Uma carta escrita por três professores da Universidade Federal do Rio de Janeiro (UFRJ) evidencia as restrições no caixa da Ciência e Tecnologia no Brasil. O documento, assinado por Marcus Oliveira, Sérgio Ferreira e Stevens Rehen, revela que o Fundo Nacional de Desenvolvimento Científico e Tecnológico (FNDCT) teve cerca de 90% do orçamento contingenciado, justamente em umas das maiores crises sanitárias do mundo — a pandemia de covid-19.

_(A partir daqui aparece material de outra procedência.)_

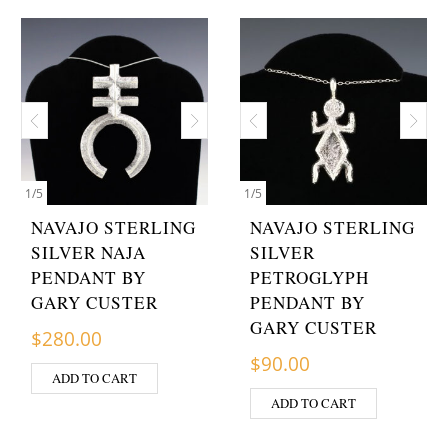
1
/
5
1
/
5
NAVAJO STERLING
NAVAJO STERLING
SILVER NAJA
SILVER
PENDANT BY
PETROGLYPH
GARY CUSTER
PENDANT BY
GARY CUSTER
$
280.00
$
90.00
ADD TO CART
ADD TO CART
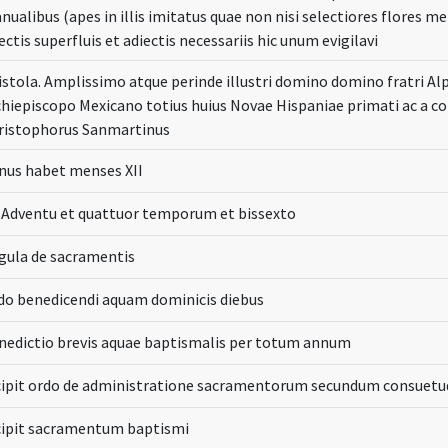
nualibus (apes in illis imitatus quae non nisi selectiores flores 
ectis superfluis et adiectis necessariis hic unum evigilavi
istola. Amplissimo atque perinde illustri domino domino fratri A
chiepiscopo Mexicano totius huius Novae Hispaniae primati ac a co
ristophorus Sanmartinus
nus habet menses XII
 Adventu et quattuor temporum et bissexto
gula de sacramentis
do benedicendi aquam dominicis diebus
nedictio brevis aquae baptismalis per totum annum
cipit ordo de administratione sacramentorum secundum consuetu
cipit sacramentum baptismi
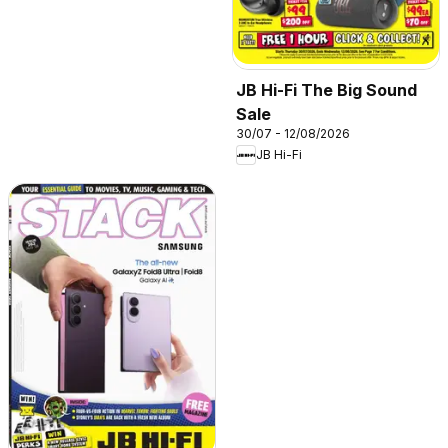
JB Hi-Fi The Big Sound
Sale
30/07 - 12/08/2026
JB Hi-Fi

O manifesto pede a rápida promulgação, pelo Senado Federal, da Lei Complementar 177/2021, que impede o contingenciamento de recursos do FNDCT — fundo responsável por destinar recursos ao desenvolvimento científico e tecnológico no país. A medida foi validada pelo Senado em 26 de março, um dia após a aprovação do texto da Lei Orçamentária Anual (LOA) 2021.
No entanto, “a LOA 2021 foi aprovada antes da promulgação da lei 177, que possibilita maior fluidez na manutenção do FNDCT. Na prática, o orçamento deste ano, do governo federal, não contempla o financiamento completo do Fundo. Isso faz com que 90% dos recursos de desenvolvimento da ciência e tecnologia sejam contingenciados”, explicou ao Correio Marcus Oliveira, professor Associado do Instituto de Bioquímica Médica da UFRJ e membro afiliado da Academia Brasileira de Ciências (ABC). Conforme a carta, esse percentual equivale a R$ 5,1 bilhões em investimentos para fins científicos.

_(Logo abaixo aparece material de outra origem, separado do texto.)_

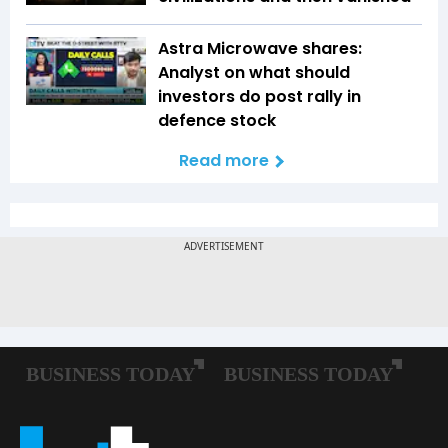
Astra Microwave shares:
Analyst on what should
investors do post rally in
defence stock
Read more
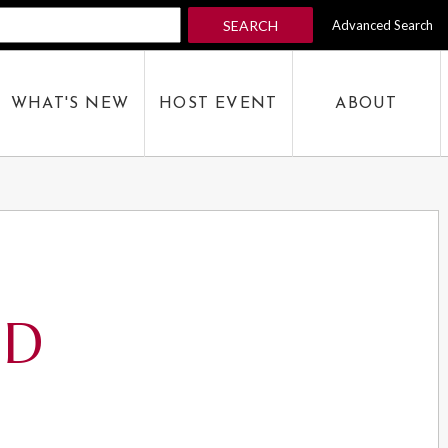
SEARCH
Advanced Search
 KEYWORD
WHAT'S NEW
HOST EVENT
ABOUT
SEARCH
ED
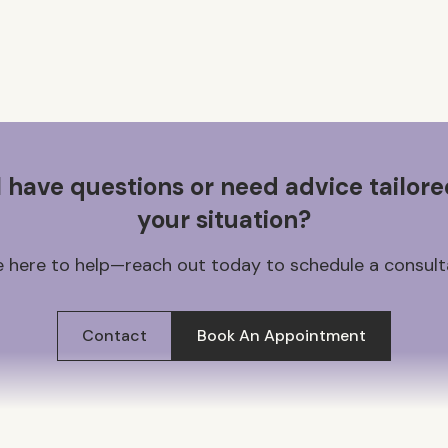
ll have questions or need advice tailore
your situation?
 here to help—reach out today to schedule a consult
Contact
Book An Appointment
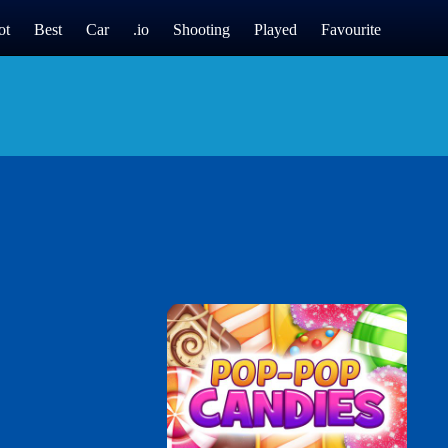
ot
Best
Car
.io
Shooting
Played
Favourite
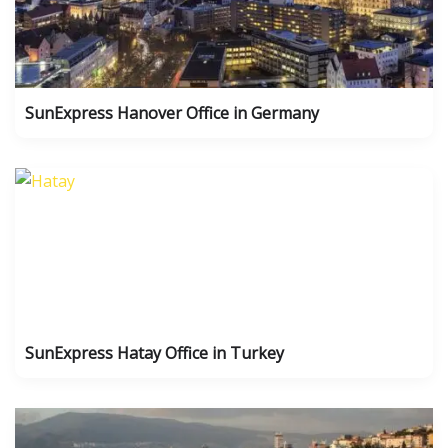
SunExpress Hanover Office in Germany
SunExpress Hatay Office in Turkey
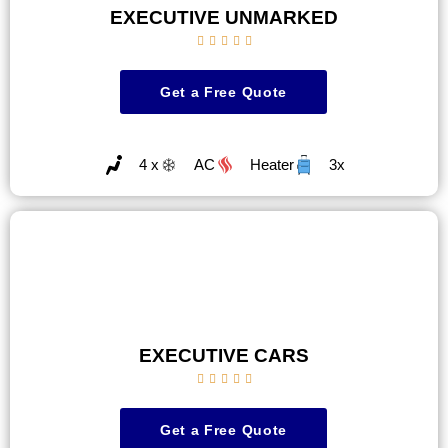
EXECUTIVE UNMARKED





Get a Free Quote
4 x
AC
Heater
3x
EXECUTIVE CARS





Get a Free Quote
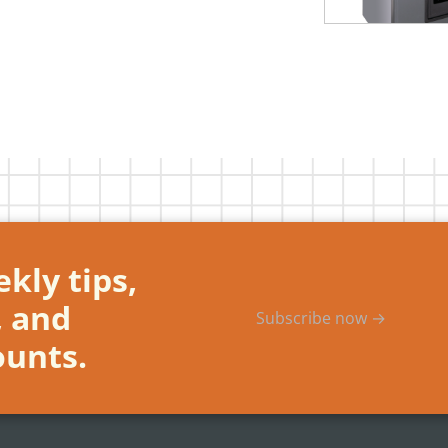
kly tips,
, and
Subscribe now →
ounts.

“Nós vimos agora, durante a pandemia, o quanto os países dependem dos avanços da ciência e da tecnologia. E só conseguem responder rapidamente aos desafios que sejam impostos em qualquer área, inclusive da saúde, quando dispõem de uma infraestrutura muito forte, consolidada e dinâmica nesse setor”, disse Sérgio Ferreira, professor titular do Instituto de Biofísica Carlos Chagas Filho da UFRJ e membro da ABC.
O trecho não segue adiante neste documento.